> TASK OBJECTIVE
Where in the data below does the word "permet" appear? Copy every line that has it.

START RECORD EXCERPTS

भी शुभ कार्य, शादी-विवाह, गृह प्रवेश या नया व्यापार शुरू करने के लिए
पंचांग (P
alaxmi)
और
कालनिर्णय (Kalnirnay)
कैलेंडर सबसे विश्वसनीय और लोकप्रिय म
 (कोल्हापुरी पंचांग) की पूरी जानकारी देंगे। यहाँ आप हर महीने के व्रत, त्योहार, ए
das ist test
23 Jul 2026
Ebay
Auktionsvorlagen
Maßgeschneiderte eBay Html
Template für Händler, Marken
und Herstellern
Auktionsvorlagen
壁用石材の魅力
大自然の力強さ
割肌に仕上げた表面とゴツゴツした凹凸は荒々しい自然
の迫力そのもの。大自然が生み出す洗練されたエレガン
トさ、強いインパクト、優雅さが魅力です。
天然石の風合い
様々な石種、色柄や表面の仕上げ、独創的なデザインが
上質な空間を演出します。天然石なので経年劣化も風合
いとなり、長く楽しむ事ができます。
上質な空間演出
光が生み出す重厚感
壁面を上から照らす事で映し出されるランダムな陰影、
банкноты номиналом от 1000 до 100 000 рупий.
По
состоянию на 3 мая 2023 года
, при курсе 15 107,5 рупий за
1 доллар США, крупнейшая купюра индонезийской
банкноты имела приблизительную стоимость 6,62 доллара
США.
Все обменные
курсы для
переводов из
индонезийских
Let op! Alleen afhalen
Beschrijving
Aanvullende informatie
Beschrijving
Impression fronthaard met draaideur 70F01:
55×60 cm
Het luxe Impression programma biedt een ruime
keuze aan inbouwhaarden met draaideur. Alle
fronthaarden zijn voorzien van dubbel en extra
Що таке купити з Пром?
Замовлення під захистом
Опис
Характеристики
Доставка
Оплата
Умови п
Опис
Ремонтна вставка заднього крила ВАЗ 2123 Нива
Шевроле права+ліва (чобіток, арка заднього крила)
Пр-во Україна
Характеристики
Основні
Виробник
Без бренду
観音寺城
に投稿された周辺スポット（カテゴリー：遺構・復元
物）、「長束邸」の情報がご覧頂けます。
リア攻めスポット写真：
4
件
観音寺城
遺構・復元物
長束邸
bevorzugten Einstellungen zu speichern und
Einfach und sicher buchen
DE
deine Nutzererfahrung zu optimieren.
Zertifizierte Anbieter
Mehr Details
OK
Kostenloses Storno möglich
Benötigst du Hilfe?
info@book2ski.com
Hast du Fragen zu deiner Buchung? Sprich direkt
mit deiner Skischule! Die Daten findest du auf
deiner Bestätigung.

END RECORD EXCERPTS
START RECORD EXCERPTS

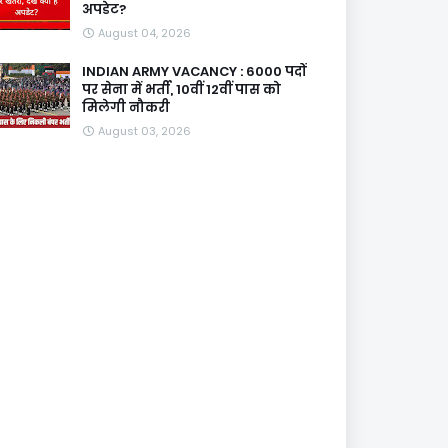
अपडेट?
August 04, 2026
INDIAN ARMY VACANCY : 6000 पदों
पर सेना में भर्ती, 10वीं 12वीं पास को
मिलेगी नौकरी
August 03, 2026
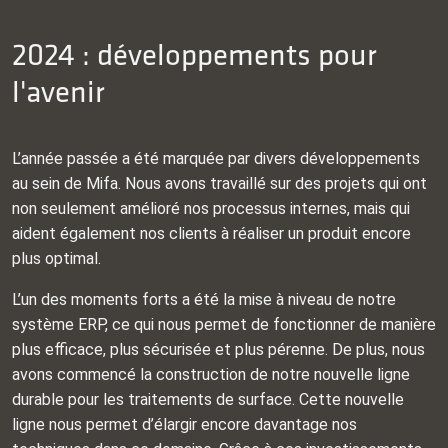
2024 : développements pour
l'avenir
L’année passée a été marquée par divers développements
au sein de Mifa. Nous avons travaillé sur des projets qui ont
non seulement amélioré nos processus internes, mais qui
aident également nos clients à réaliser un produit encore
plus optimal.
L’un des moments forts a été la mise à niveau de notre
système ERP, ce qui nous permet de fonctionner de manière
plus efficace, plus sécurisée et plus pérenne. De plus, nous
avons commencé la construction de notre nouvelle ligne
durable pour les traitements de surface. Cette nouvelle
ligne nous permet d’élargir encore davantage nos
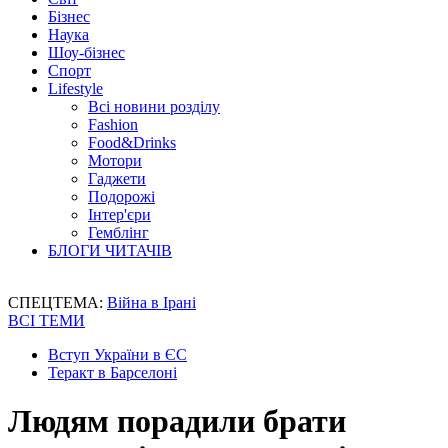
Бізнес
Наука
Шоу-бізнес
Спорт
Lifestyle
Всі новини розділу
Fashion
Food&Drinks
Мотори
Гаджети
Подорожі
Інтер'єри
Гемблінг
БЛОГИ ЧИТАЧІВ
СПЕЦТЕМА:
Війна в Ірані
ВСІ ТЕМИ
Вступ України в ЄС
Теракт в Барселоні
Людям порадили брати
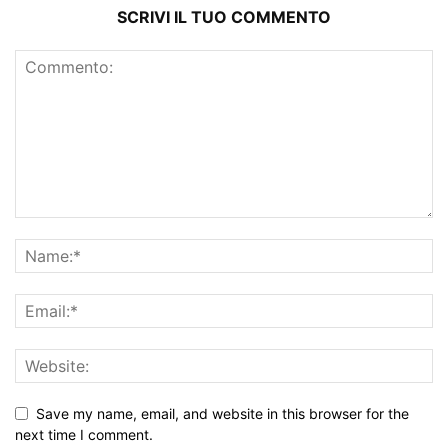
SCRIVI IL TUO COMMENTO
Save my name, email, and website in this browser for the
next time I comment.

END RECORD EXCERPTS

> REPLY
système ERP, ce qui nous permet de fonctionner de manière
ligne nous permet d’élargir encore davantage nos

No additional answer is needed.